Rechtswissenschaft
Deutscher Verkehrsgerichtstag 2026 erfolgreich beendet
Bielefelder Expertise prägt verkehrsrechtliche Debatten in Gosslar
Mit dem Abschluss des Deutschen Verkehrsgerichtstags (VGT) 2026 in Goslar ist eines der wichtigsten Foren für den Austausch zwischen Wissenschaft, Justiz, Verwaltung und Praxis im Verkehrsrecht zu Ende gegangen. Auch in diesem Jahr stand der VGT unter der Präsidentschaft von Prof. Dr. Ansgar Staudinger, Lehrstuhlinhaber für Bürgerliches Recht, Internationales Privat-, Verfahrens- und Wirtschaftsrecht an der Universität Bielefeld.
Der Deutsche Verkehrsgerichtstag gilt seit Jahrzehnten als Impulsgeber für die Fortentwicklung des Verkehrsrechts. In thematisch fokussierten Arbeitskreisen diskutieren ausgewiesene Expertinnen und Experten aktuelle rechtliche, technische und gesellschaftliche Herausforderungen und formulieren Empfehlungen, die regelmäßig Eingang in Gesetzgebungsverfahren und rechtspolitische Diskussionen finden.
Breites Themenspektrum in acht Arbeitskreisen
Auch der VGT 2026 zeichnete sich durch eine große thematische Bandbreite aus. Insgesamt acht Arbeitskreise befassten sich mit zentralen Fragen des nationalen, europäischen und internationalen Verkehrsrechts. So wurde die Vollstreckung von Sanktionen aus Verkehrsverstößen innerhalb der Europäischen Union diskutiert. Insbesondere die Umsetzung der EU-Crossborder-Enforcement-Richtlinie, neue Vollstreckungsregeln und die Zukunft des Privatinkassos bei ausländischen Bußgeldern.

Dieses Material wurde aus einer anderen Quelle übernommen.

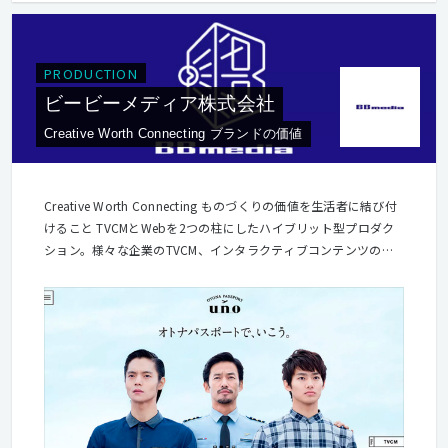
PRODUCTION
ビービーメディア株式会社
Creative Worth Connecting ブランドの価値
Creative Worth Connecting ものづくりの価値を生活者に結び付
けること TVCMとWebを2つの柱にしたハイブリット型プロダク
ション。様々な企業のTVCM、インタラクティブコンテンツの企
画制作が私たちの仕事です。 クライアントは化粧品メーカーをは
じめ、飲料メーカーや菓子メーカー、航空会社など、誰もが知っ
ている有名企業を中心に多岐にわたり、Web部門では、サイトの
企画構築からデザイン・プログラミング・運用に至る全ての工程
を手がけています。 7月に「One BBmedia」を言行一致させるべ
く、ワンフロアのオフィスに移転しました。100人以上の社員た
ちが風通しのよいオフィスでモノづくりに励んでいます。新設さ
れたLABでは、社内のハッカソンをはじめとして様々な実験的な
試みに取り組み、新領域に挑戦しています。 デジタルコンテンツ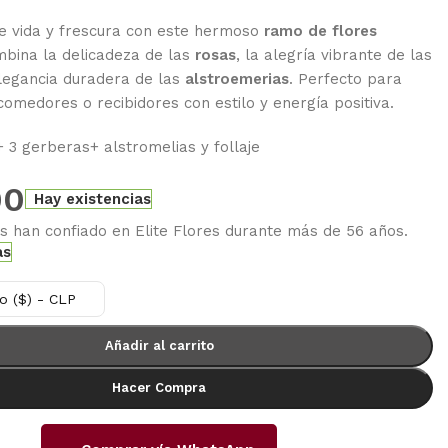
de vida y frescura con este hermoso
ramo de flores
mbina la delicadeza de las
rosas
, la alegría vibrante de las
legancia duradera de las
alstroemerias
. Perfecto para
comedores o recibidores con estilo y energía positiva.
 3 gerberas+ alstromelias y follaje
00
Hay existencias
es han confiado en Elite Flores durante más de 56 años.
as
o ($) - CLP
Añadir al carrito
Hacer Compra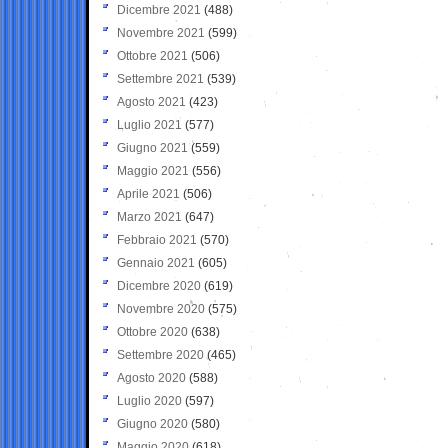
Dicembre 2021
(488)
Novembre 2021
(599)
Ottobre 2021
(506)
Settembre 2021
(539)
Agosto 2021
(423)
Luglio 2021
(577)
Giugno 2021
(559)
Maggio 2021
(556)
Aprile 2021
(506)
Marzo 2021
(647)
Febbraio 2021
(570)
Gennaio 2021
(605)
Dicembre 2020
(619)
Novembre 2020
(575)
Ottobre 2020
(638)
Settembre 2020
(465)
Agosto 2020
(588)
Luglio 2020
(597)
Giugno 2020
(580)
Maggio 2020
(618)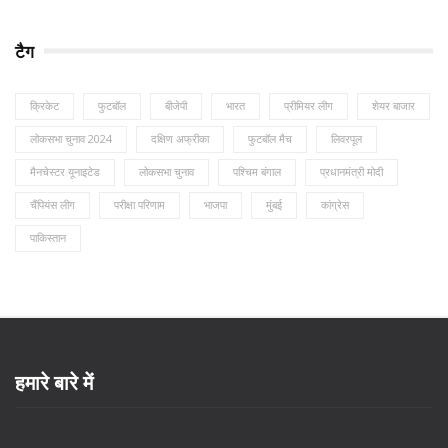
टैग
क्रिकेट
फुटबॉल
बीजेपी
भारत
प्रीमियर लीग
शेयर बाजार
लोकसभा चुनाव 2024
दक्षिण अफ्रीका
फुटबॉल मैच
लिवरपूल
मैनचेस्टर यूनाइटेड
लोकसभा चुनाव
पश्चिम बंगाल
प्रधानमंत्री मोदी
चैंपियंस लीग
परीक्षा परिणाम
भाजपा
मुंबई
कांग्रेस
पाकिस्तान
हमारे बारे में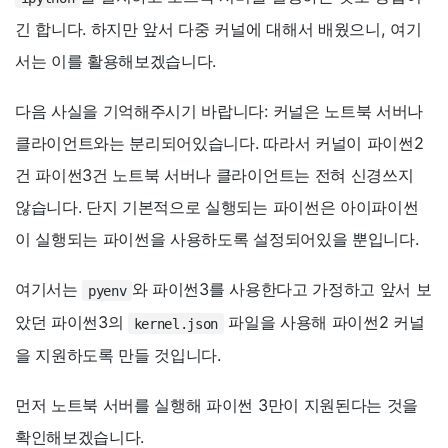
긴 합니다. 하지만 앞서 다중 커널에 대해서 배웠으니, 여기
서는 이를 활용해보겠습니다.
다음 사실을 기억해주시기 바랍니다: 커널은 노트북 서버나
클라이언트와는 분리되어있습니다. 따라서 커널이 파이썬2
건 파이썬3건 노트북 서버나 클라이언트는 전혀 신경쓰지
않습니다. 단지 기본적으로 실행되는 파이썬은 아이파이썬
이 실행되는 파이썬을 사용하도록 설정되어있을 뿐입니다.
여기서는
와 파이썬3를 사용한다고 가정하고 앞서 보
pyenv
았던 파이썬3의
파일을 사용해 파이썬2 커널
kernel.json
을 지원하도록 만들 것입니다.
먼저 노트북 서버를 실행해 파이썬 3만이 지원된다는 것을
확인해보겠습니다.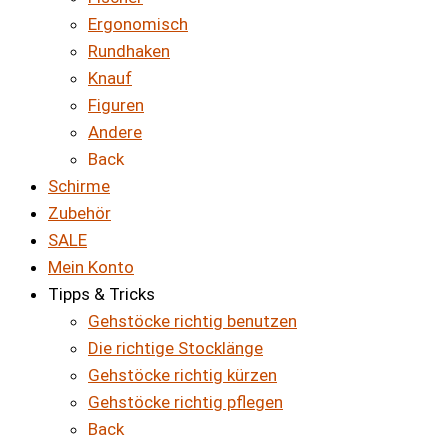
Ergonomisch
Rundhaken
Knauf
Figuren
Andere
Back
Schirme
Zubehör
SALE
Mein Konto
Tipps & Tricks
Gehstöcke richtig benutzen
Die richtige Stocklänge
Gehstöcke richtig kürzen
Gehstöcke richtig pflegen
Back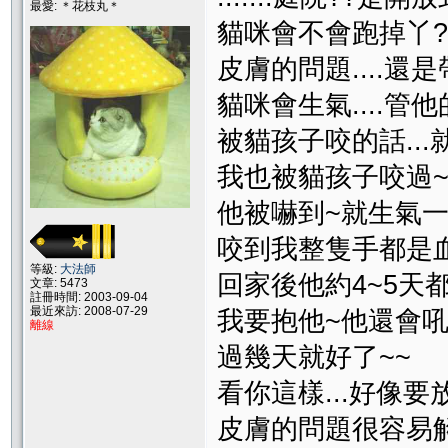
最愛: ＊花枝丸＊
貓咪會不會跑掉丫?
皮膚的問題....還
貓咪會生氣....管他
被貓孩子咬的話...就給
我也被貓孩子咬過
他被嚇到~就生氣一
咬到我整隻手都是血@
等級:
大法師
回家後他約4~5天
文章: 5473
註冊時間: 2003-09-04
最近來訪: 2008-07-29
我要抱他~他還會吼我>
離線
過幾天就好了~~
看你這樣...好像要放棄他
皮膚的問題很容易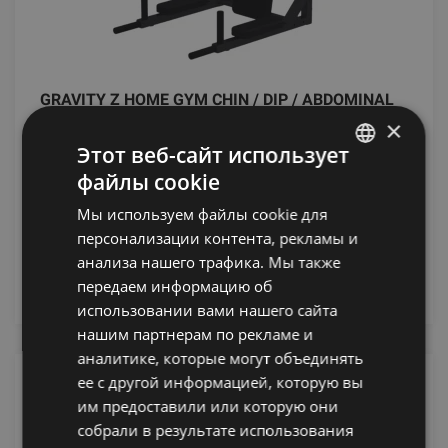
GRAVITY Z HOME GYM CHIN / DIP / ABDOMINAL
FRAME, WALL MOUNT
×
Этот веб-сайт использует
GRAVITY
файлы cookie
LATVIAN
137.20
€
Мы используем файлы cookie для
ENGLISH
персонализации контента, рекламы и
RUSSIAN
анализа нашего трафика. Мы также
добавить в корзину
передаем информацию об
использовании вами нашего сайта
нашим партнерам по рекламе и
аналитике, которые могут объединять
ее с другой информацией, которую вы
им предоставили или которую они
собрали в результате использования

Auch die Problematik alkoholisierter Fahrerinnen und Fahrer von Fahrrädern, Pedelecs und E-Scootern geriet in den Blick. Im Fokus standen Grenzwerte, Gefährdungspotentiale und die Frage, ob § 24a StVG künftig auch für Rad- und Pedelecfahrende Anwendung finden sollte. Das steigende Unfallrisiko durch Ablenkung am Steuer, insbesondere durch mobile Endgeräte war ebenfalls Thema eines Arbeitskreises. Neben Präventionsansätzen wurden Beweisfragen und der Einsatz KI-gestützter Verkehrsüberwachungssysteme wie der sogenannten Monocam erörtert.
Ebenso standen Schadensersatz bei unfallbedingtem Ausfall eines Fahrzeugs die Reparatur von Unfallschäden unter Verwendung von Gebrauchtteilen oder die hohen Durchfallquoten bei Führerscheinprüfungen im Fokus. Dazu kamen auch die Verbesserung der Verkehrssicherheit durch aussagekräftigere Unfalldaten oder die zunehmende Nutzung von Drohnen.
Bedeutung für Wissenschaft und Praxis
Der VGT 2026 ist wie schon in den Jahren zuvor ein wichtiger interdisziplinärer Austausch für die Weiterentwicklung des Verkehrsrechts. Die erarbeiteten Empfehlungen der Arbeitskreise werden nun ausgewertet und in den kommenden Monaten in rechtspolitische Prozesse einfließen.